▶ _EXERCISE DESCRIPTION_
What is needed is an exact copy of the entries below, with every picture left out.

Page images and extracted text
--- START ---
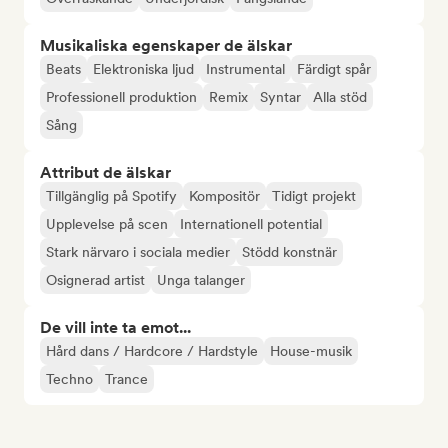
Musikaliska egenskaper de älskar
Beats
Elektroniska ljud
Instrumental
Färdigt spår
Professionell produktion
Remix
Syntar
Alla stöd
Sång
Attribut de älskar
Tillgänglig på Spotify
Kompositör
Tidigt projekt
Upplevelse på scen
Internationell potential
Stark närvaro i sociala medier
Stödd konstnär
Osignerad artist
Unga talanger
De vill inte ta emot...
Hård dans / Hardcore / Hardstyle
House-musik
Techno
Trance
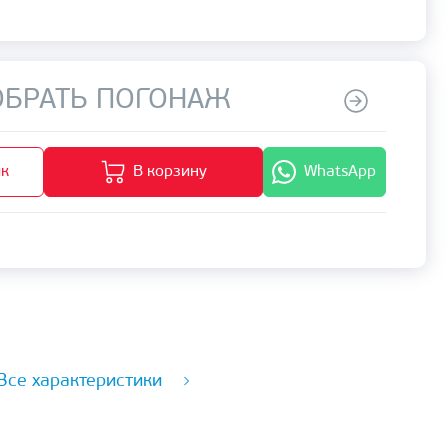
БРАТЬ ПОГОНАЖ
ик
В корзину
WhatsApp
Все характеристики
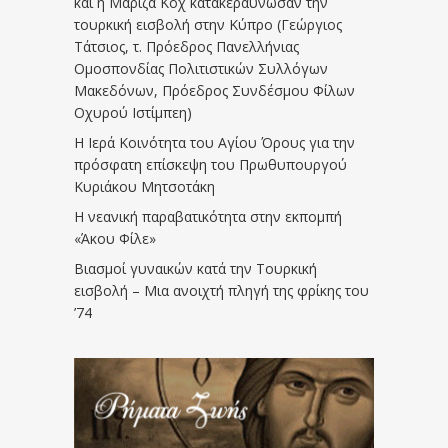
και η Μαρίζα Κοχ κατακεραύνωσαν την
τουρκική εισβολή στην Κύπρο (Γεώργιος
Τάτσιος, τ. Πρόεδρος Πανελλήνιας
Ομοσπονδίας Πολιτιστικών Συλλόγων
Μακεδόνων, Πρόεδρος Συνδέσμου Φίλων
Οχυρού Ιστίμπεη)
Η Ιερά Κοινότητα του Αγίου Όρους για την
πρόσφατη επίσκεψη του Πρωθυπουργού
Κυριάκου Μητσοτάκη
Η νεανική παραβατικότητα στην εκπομπή
«Άκου Φίλε»
Βιασμοί γυναικών κατά την Τουρκική
εισβολή – Μια ανοιχτή πληγή της φρίκης του
’74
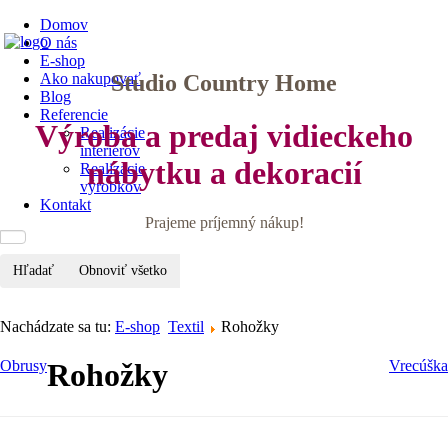
Domov
O nás
E-shop
Studio Country Home
Ako nakupovať
Blog
Referencie
Výroba a predaj vidieckeho
Realizácie
interiérov
nábytku a dekoracií
Realizácie
výrobkov
Kontakt
Prajeme príjemný nákup!
Hľadať
Obnoviť všetko
Nachádzate sa tu:
E-shop
Textil
Rohožky
Obrusy
Rohožky
Vrecúška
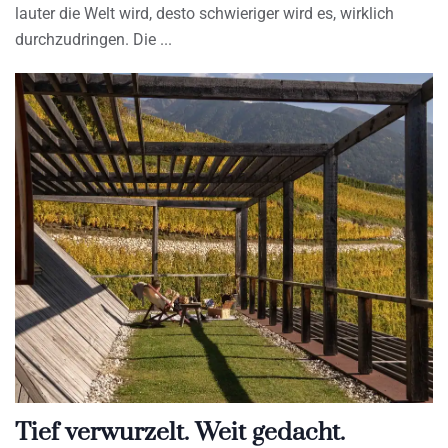
lauter die Welt wird, desto schwieriger wird es, wirklich
durchzudringen. Die
Tief verwurzelt. Weit gedacht.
--- END ---
▶ _TASK RESULT_
Musikaliska egenskaper de älskar
Beats
Elektroniska ljud
Instrumental
Färdigt spår
Professionell produktion
Remix
Syntar
Alla stöd
Sång
Attribut de älskar
Tillgänglig på Spotify
Kompositör
Tidigt projekt
Upplevelse på scen
Internationell potential
Stark närvaro i sociala medier
Stödd konstnär
Osignerad artist
Unga talanger
De vill inte ta emot...
Hård dans / Hardcore / Hardstyle
House-musik
Techno
Trance
БРАТЬ ПОГОНАЖ
ик
В корзину
WhatsApp
Все характеристики
και η Μαρίζα Κοχ κατακεραύνωσαν την
τουρκική εισβολή στην Κύπρο (Γεώργιος
Τάτσιος, τ. Πρόεδρος Πανελλήνιας
Ομοσπονδίας Πολιτιστικών Συλλόγων
Μακεδόνων, Πρόεδρος Συνδέσμου Φίλων
Οχυρού Ιστίμπεη)
Η Ιερά Κοινότητα του Αγίου Όρους για την
πρόσφατη επίσκεψη του Πρωθυπουργού
Κυριάκου Μητσοτάκη
Η νεανική παραβατικότητα στην εκπομπή
«Άκου Φίλε»
Βιασμοί γυναικών κατά την Τουρκική
εισβολή – Μια ανοιχτή πληγή της φρίκης του
’74
Domov
O nás
E-shop
Studio Country Home
Ako nakupovať
Blog
Referencie
Výroba a predaj vidieckeho
Realizácie
interiérov
nábytku a dekoracií
Realizácie
výrobkov
Kontakt
Prajeme príjemný nákup!
Hľadať
Obnoviť všetko
Nachádzate sa tu:
E-shop
Textil
Rohožky
Obrusy
Rohožky
Vrecúška
lauter die Welt wird, desto schwieriger wird es, wirklich
durchzudringen. Die
Tief verwurzelt. Weit gedacht.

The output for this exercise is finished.